Accelerator: Extend custom policy definitions - How to survive from ALZ upgrade?

[teemukom]

Let us know the feedback or general question

If I would like to extend the customPolicyDefinition.bicep module, how should I upgrade the ALZ to a newer version?

1. Using the documented (https://github.com/Azure/ALZ-Bicep/wiki/AddingPolicyDefs#how-do-i-extend-the-alz-bicep-custom-policy-definitions-module) way to extend will get overwritten when upgrading the ALZ version
2. Copying the module to custom-modules (https://github.com/Azure/ALZ-Bicep/wiki/Accelerator#incorporating-modified-alz-modules) would require fixing the file paths in policy definitions

So would like to hear the "correct" way of doing this :)

Code of Conduct

• I agree to follow this project's Code of Conduct

[Acenl12]

I think this also applies to the alz policies based on ky experience.
And i think i would be a feature request to provide a separate script or pipeline to upgrade alz-bicep without overwriting custom modifications.

What Im thinking of is

1. creating a temporary directory with the new alz release
2. Checking which files have modifications by doing a compare
3. Putting the modified values in a hash table or variable
4. Sync the temp dir with the new release
5. Putting back in the modified values from the hash table or variables

And moving forward to make easier to upgrade seperate the parameters from the modules so the modules can be easily upgraded because they don't have any custom values

[jtracey93]

Yup myself and @oZakari have this in our backlog to create more guidance for this with the accelerator and a specific focus on policies.

Stay tuned

[MilesCameron-DMs]

@jtracey93 @oZakari

Assuming these proposed changes to manage policy for ALZ-Bicep and the Accelerator include policy assignment?

I have been looking at this and right now it seems you can't assign built-in or custom policies without introducing a fair bit of new code with the nagging feeling at the back of my head that i will be introducing a breaking change.

From what i can see you cant also scope policy assignment anywhere except at the MG level.

Can you confirm:

• if these are all on the roadmap
• rough time-scales - we need to be able to assess whether time needs to be allocated to changing the codebase

More than happy to help if i can.

[MilesCameron-DMs]

Looking at it, i think it needs:

• a module for builtin/custom (as suggested)
• modules for subscription and resource group assignments
• a parameter file (bicepparam) for managing these - there are too many hard coded vars in the code

Outside of this but related:

• A better way of handling ALZ-Bicep updates with Accelerator approach so we don't have to hardcode version number on multiple places (i think this is being worked on)
• The codebase needs to be better modularised.
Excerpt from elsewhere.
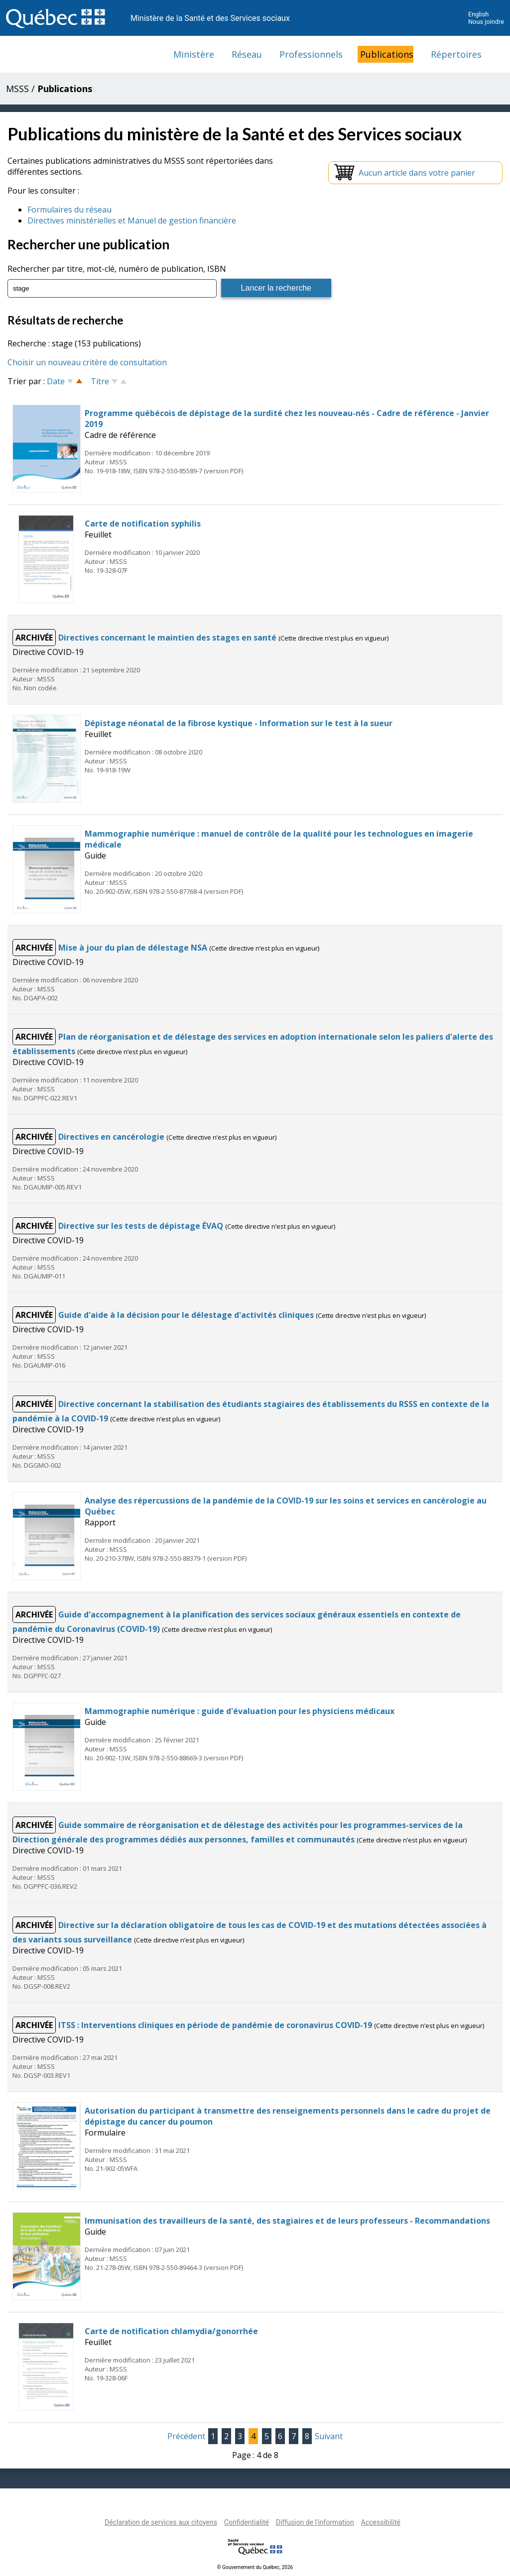  I want to click on Directives concernant le maintien des stages en santé, so click(168, 637).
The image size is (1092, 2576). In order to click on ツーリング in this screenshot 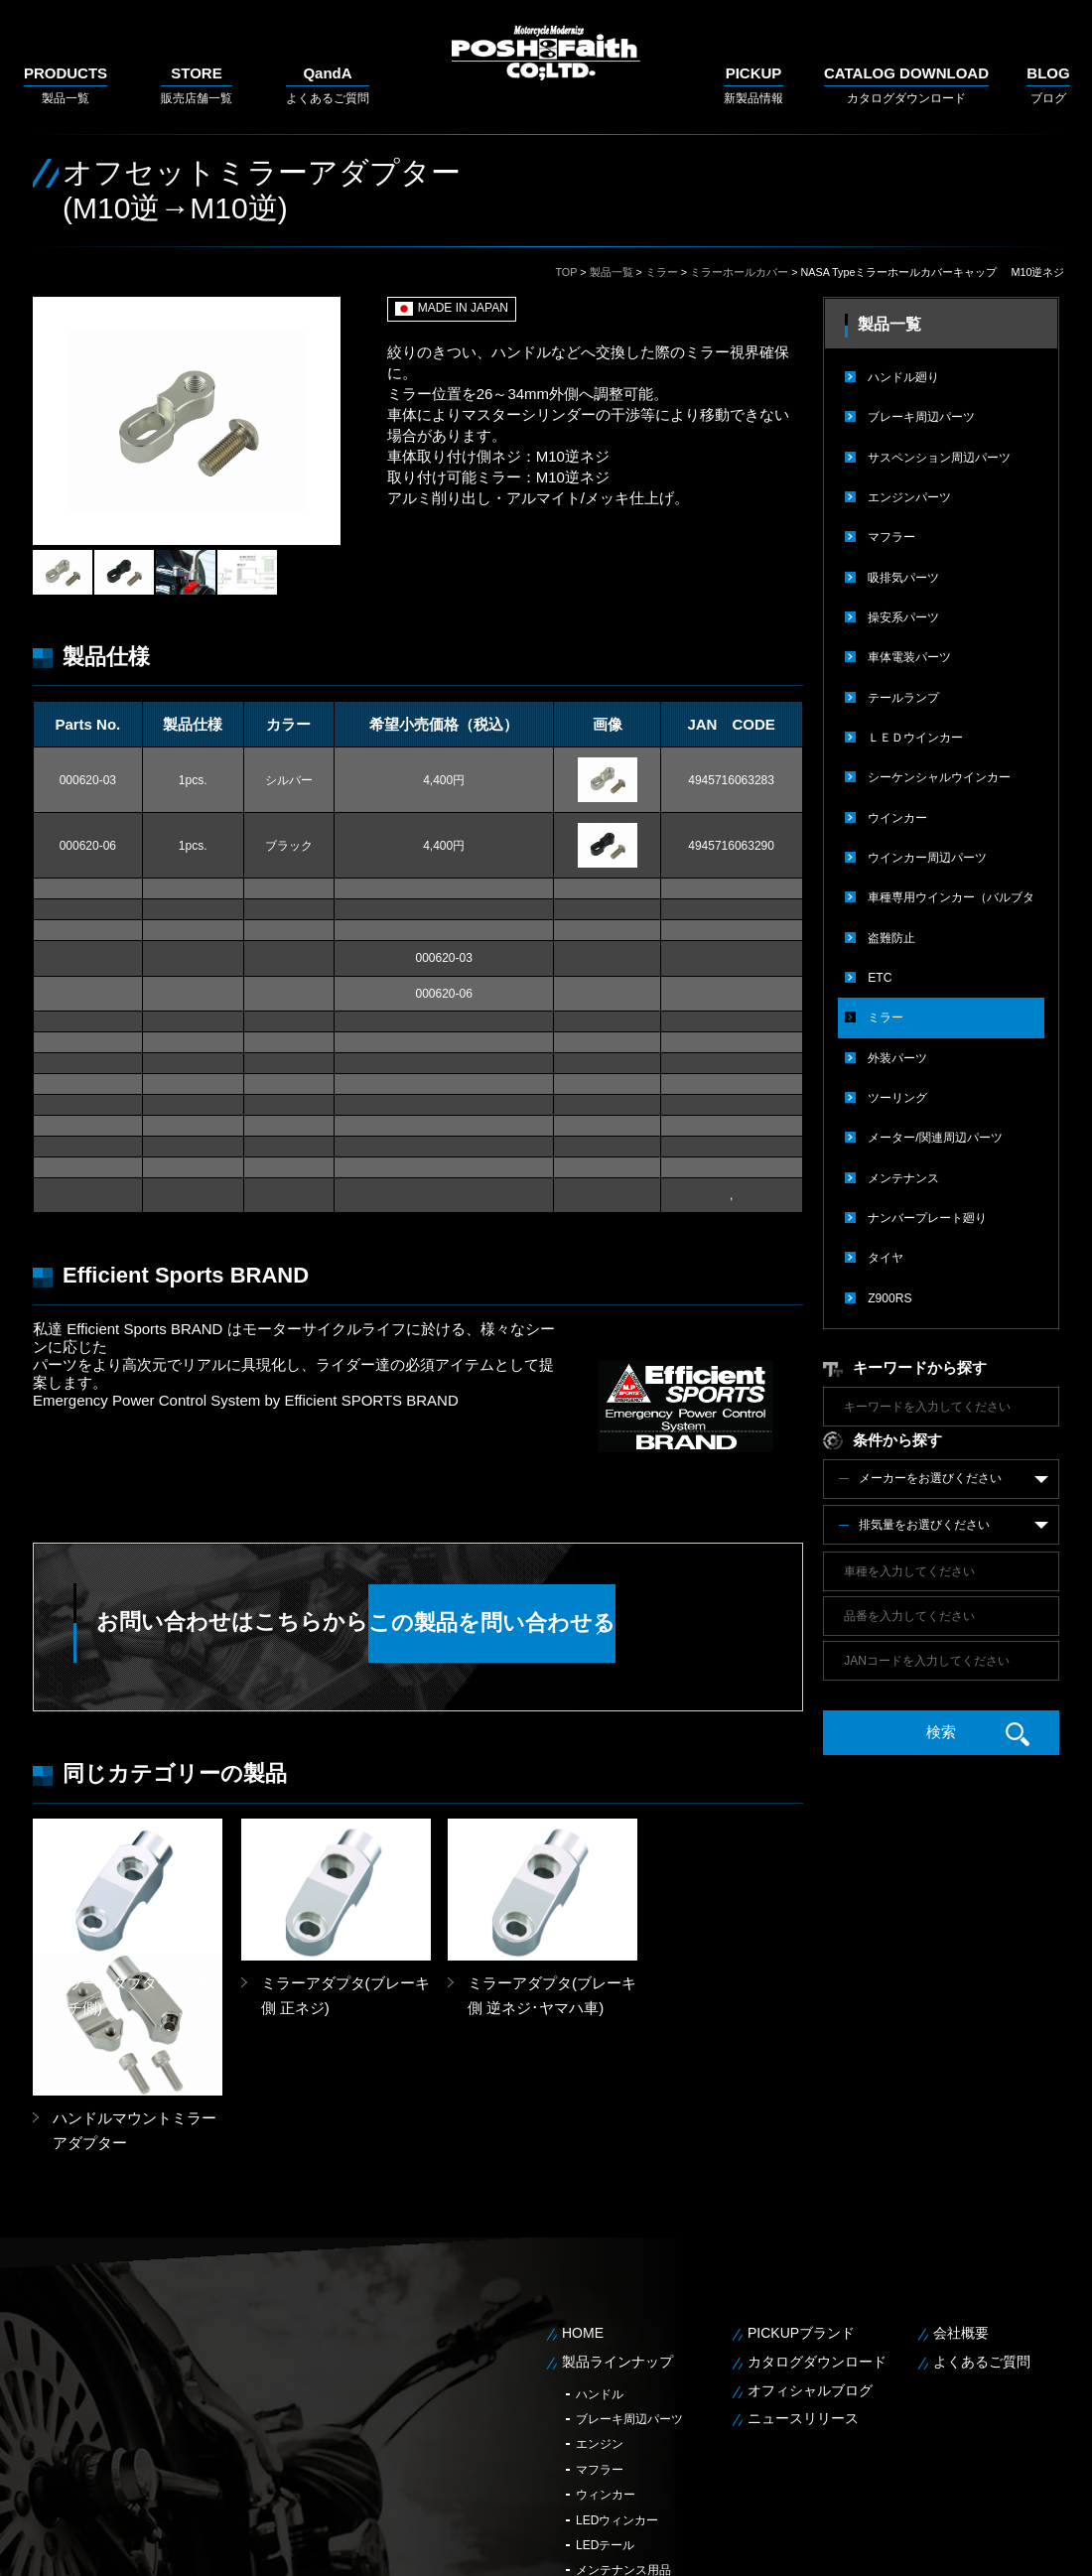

I seen a comment suggesting it was better like this but my experience is that customising it when some of its in a massive bicep file results in uncommenting and messy changes.

[oZakari]

Hi @MilesCameron-DMs, the current work in regard to this issue does cover both policy definitions and policy assignments. However, it's mostly around how to handle upgrades in the context of the Accelerator. Specifically, with guidance around updating and utilizing the Invoke-PolicyToBicep.ps1. This script already provides a manageable approach to extend policy from a definition, initiative, and assignment perspective. See https://github.com/Azure/ALZ-Bicep/wiki/AddingPolicyDefs for more info. This should give a bit more context for why there are hard-coded values and why they are massive variables and how to update them. After going through that documentation specified previously let me know if that provides a bit more context or if I am off base for what you're referring to, please let me know! :)

From a policy assignment scope perspective, you're correct that we only have a module for deploying custom policies at the management group scope. I think it may be possible for us to add another module for the subscription scope, but we'd probably need to get some additional context and interest in the broader community before we'd go to the extent of setting up a module for policy assignments at the resource group. If possible, could you please create a separate issue for potentially adding these new modules and I can bring up with the broader team?

[MilesCameron-DMs]

@oZakari Thanks for getting back to me.

This was a multi point observation really. I understand the challenge within the Accelerator but the real issue is assigning built-in and/or your own custom policies using ALZ-Bicep. This is essentially a new workflow/bicep module. I started looking at the code, as the suggestion is to clone the current one, and found that its difficult to keep it clean in the context of Accelerator.

That is when i could see that it cant handle subscription assignments which is essential for us and others i am sure.

The resource group not so much but there is the odd requirement where multiple teams are using a shared subscription and the landing zone is viewed as a resource group.

[oZakari]

Thanks @MilesCameron-DMs for opening up the issue for the additional module. Will bring this up with the broader team.